── Available records
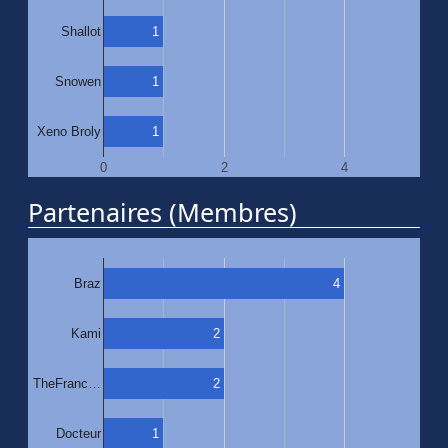
1
Shallot
1
Snowen
1
Xeno Broly
0
2
4
Partenaires (Membres)
4
Braz
2
Kami
2
TheFranc…
1
Docteur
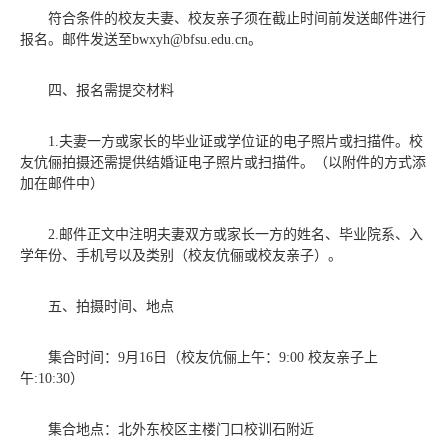
符合条件的校友夫妻、校友亲子须在截止时间前发送邮件进行
报名。邮件发送至bwxyh@bfsu.edu.cn。
四、报名需提交材料
1.夫妻一方或家长的毕业证或学位证的电子照片或扫描件。校
友伉俪拍摄还需提供结婚证电子照片或扫描件。（以附件的方式添
加在邮件中）
2.邮件正文中注明夫妻双方或家长一方的姓名、毕业院系、入
学年份、手机号以及类别（校友伉俪或校友亲子）。
五、拍摄时间、地点
集合时间：9月16日（校友伉俪上午：9:00 校友亲子上
午:10:30）
集合地点：北外东校区主楼门口校训石附近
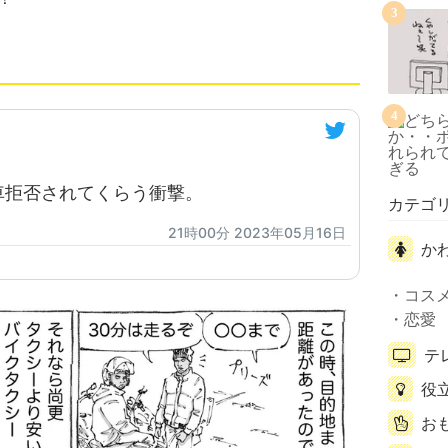
3
4
車拒否されてくらう衝撃。
カテゴ
21時00分 2023年05月16日
か
コス
恋愛
テ
役
お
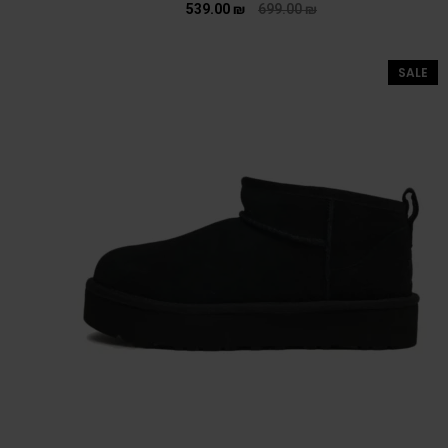
539.00
₪
699.00
₪
SALE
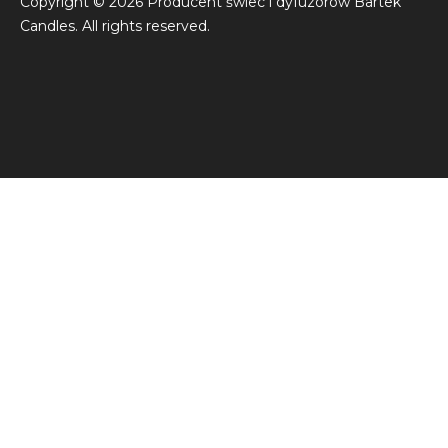
Copyright © 2026 Producent świec i dyfuzorów Bartek
Candles. All rights reserved.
────
● Work request
Reproduce every line above as written, skipping pictures.

● Reply to the exercise
1
Shallot
1
Snowen
1
Xeno Broly
0
2
4
Partenaires (Membres)
4
Braz
2
Kami
2
TheFranc…
1
Docteur
符合条件的校友夫妻、校友亲子须在截止时间前发送邮件进行
报名。邮件发送至bwxyh@bfsu.edu.cn。
四、报名需提交材料
1.夫妻一方或家长的毕业证或学位证的电子照片或扫描件。校
友伉俪拍摄还需提供结婚证电子照片或扫描件。（以附件的方式添
加在邮件中）
2.邮件正文中注明夫妻双方或家长一方的姓名、毕业院系、入
学年份、手机号以及类别（校友伉俪或校友亲子）。
五、拍摄时间、地点
集合时间：9月16日（校友伉俪上午：9:00 校友亲子上
午:10:30）
集合地点：北外东校区主楼门口校训石附近
3
4
車拒否されてくらう衝撃。
カテゴ
21時00分 2023年05月16日
か
コス
恋愛
テ
役
お
539.00
₪
699.00
₪
SALE
Copyright © 2026 Producent świec i dyfuzorów Bartek
Candles. All rights reserved.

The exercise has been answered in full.